Vindicated by a presidential pardon, D’Souza spars with Bharara on Twitter

Conservative pundit Dinesh D’Souza pleaded guilty to making illegal campaign donations in a case prosecuted by Indian American Preet Bharara, who was then US attorney of the southern district of New York.

world Updated: Jun 01, 2018 23:57 IST
A file photo of conservative pundit Dinesh D'Souza. (AFP File Photo)

Feeling vindicated by a presidential pardon, conservative pundit Dinesh D’Souza launched an attack on fellow Indian American Preet Bharara, who led the prosecution of his case.

D’Souza was granted a full pardon by President Donald Trump on Thursday for his 2014 conviction of illegal campaign funding. Thanking Trump in a tweet, D’Souza said, “(Former president Barack) Obama and his stooges tried to extinguish my American dream and destroy my faith in America.

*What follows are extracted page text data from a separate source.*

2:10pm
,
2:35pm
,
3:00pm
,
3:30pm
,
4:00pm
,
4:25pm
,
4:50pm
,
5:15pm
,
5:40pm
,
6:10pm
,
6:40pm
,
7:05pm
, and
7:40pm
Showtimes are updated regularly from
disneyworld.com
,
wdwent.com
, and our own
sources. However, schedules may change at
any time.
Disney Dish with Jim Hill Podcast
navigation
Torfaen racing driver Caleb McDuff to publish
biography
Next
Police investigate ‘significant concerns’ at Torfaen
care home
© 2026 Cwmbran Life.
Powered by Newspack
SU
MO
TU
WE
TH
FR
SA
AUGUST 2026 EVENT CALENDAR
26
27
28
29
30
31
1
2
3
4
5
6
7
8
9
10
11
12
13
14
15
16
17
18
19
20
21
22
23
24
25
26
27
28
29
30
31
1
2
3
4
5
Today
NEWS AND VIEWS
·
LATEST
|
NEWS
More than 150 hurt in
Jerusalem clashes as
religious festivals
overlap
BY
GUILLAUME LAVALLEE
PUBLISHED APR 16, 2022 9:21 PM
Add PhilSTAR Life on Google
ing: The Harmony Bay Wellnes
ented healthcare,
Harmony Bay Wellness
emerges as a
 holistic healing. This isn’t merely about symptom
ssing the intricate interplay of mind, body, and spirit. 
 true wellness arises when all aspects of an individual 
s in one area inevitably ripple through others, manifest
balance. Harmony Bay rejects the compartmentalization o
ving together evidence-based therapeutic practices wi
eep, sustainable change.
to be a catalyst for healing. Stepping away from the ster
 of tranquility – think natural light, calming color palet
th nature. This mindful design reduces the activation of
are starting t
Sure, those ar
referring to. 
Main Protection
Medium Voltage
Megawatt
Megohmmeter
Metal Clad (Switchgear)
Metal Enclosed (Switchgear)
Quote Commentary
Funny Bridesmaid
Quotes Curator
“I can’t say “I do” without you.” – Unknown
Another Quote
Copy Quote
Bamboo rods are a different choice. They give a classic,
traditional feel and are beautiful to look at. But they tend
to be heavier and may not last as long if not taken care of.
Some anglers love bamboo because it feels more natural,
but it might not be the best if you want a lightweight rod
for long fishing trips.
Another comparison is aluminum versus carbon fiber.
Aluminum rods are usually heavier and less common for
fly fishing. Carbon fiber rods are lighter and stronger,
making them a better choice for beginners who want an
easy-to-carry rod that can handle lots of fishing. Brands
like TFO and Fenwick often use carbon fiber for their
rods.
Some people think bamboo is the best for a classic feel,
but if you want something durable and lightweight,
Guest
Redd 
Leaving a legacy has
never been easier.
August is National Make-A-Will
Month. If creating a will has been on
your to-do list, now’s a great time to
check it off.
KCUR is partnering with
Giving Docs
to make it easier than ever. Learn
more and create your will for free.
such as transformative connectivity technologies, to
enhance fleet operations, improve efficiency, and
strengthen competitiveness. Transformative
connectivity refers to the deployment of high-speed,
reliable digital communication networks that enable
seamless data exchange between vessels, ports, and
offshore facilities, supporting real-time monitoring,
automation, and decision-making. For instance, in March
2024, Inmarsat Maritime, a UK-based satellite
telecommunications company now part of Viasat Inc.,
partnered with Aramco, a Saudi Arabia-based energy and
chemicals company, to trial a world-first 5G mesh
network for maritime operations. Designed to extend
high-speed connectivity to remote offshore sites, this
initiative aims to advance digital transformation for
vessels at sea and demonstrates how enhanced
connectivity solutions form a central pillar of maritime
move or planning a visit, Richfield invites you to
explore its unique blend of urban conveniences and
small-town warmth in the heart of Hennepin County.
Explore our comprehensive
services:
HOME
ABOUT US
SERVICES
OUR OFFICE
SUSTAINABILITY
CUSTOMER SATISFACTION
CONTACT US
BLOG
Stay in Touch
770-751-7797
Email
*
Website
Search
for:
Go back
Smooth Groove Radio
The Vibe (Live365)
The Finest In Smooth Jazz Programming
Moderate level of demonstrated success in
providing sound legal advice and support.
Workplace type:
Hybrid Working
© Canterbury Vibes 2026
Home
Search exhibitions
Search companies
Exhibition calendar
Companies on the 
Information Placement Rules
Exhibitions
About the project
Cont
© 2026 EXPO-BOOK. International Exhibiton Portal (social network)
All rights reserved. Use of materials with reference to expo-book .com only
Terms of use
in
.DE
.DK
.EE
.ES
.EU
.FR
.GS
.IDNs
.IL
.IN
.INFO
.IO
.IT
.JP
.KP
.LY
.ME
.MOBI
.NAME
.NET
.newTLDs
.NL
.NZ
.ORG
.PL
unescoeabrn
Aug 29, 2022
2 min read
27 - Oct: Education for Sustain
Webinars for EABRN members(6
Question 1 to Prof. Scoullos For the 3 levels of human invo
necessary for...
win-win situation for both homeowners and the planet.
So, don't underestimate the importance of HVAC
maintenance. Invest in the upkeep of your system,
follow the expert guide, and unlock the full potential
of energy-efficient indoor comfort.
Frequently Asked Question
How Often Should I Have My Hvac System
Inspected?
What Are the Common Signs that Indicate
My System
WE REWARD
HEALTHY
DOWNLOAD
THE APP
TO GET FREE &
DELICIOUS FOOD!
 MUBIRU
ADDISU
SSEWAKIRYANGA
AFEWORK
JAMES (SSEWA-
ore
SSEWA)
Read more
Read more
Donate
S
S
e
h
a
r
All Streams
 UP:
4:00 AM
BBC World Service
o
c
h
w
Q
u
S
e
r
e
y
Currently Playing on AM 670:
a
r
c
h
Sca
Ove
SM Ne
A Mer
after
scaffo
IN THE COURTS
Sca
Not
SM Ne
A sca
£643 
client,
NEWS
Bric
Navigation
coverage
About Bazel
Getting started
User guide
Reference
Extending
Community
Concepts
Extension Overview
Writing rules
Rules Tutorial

Thank you to President @realDonaldTrump for fully restoring both!”

He saved his harshest comments for Bharara, focussing on him in multiple tweets since the pardon announcement — from accusing him of trying to destroy a fellow Indian American to humiliating Indian diplomat Devyani Khobragade, who was arrested in New York in 2013.

He wrote in a post on Twitter on Thursday: “KARMA IS A BITCH DEPT: @PreetBharara wanted to destroy a fellow Indian American to advance his career. Then he got fired & I got pardoned.”

D’Souza pleaded guilty to making illegal campaign donations in a case prosecuted by Bharara, who was then US attorney of the southern district of New York.

Bharara was fired by Trump in 2017 along with a bunch of US attorneys appointed by President Obama.

Bharara may have set him off with a tweet of his own on Thursday in which he had contested President Trump’s observation that D’Souza had been treated “unfairly.” Bharara pointed out that D’Souza had “voluntarily pled guilty”.

Not so, D’Souza fired back: “Bharara & his goons bludgeoned me into the plea by threatening to add a second redundant charge carrying a prison term of FIVE YEARS.”

D’Souza had pled guilty after the court rejected his argument that he had been targeted selectively. He was sentenced to five years of probation, including a stay of eight months in a community confinement centre.

His conviction barred him from voting, among other things, which stands overturned now.

D’Souza, who came to the US as student from Mumbai, deployed shared links with India to sharpen his attacks on Bharara.

And on Friday, he slammed the former prosecutor, whose family came from Punjab, for the “way he degraded and humiliated a female Indian diplomat.”

The reference was to the arrest of Indian foreign service officer Devyani Khobragade in New York in 2013 that had plunged ties between India and US to their lowest point in recent years.

She had been arrested soon after she had dropped her children to school and she was strip-searched in custody, which the US had described as a standard procedure. Bharara was the lead prosecutor in that case too.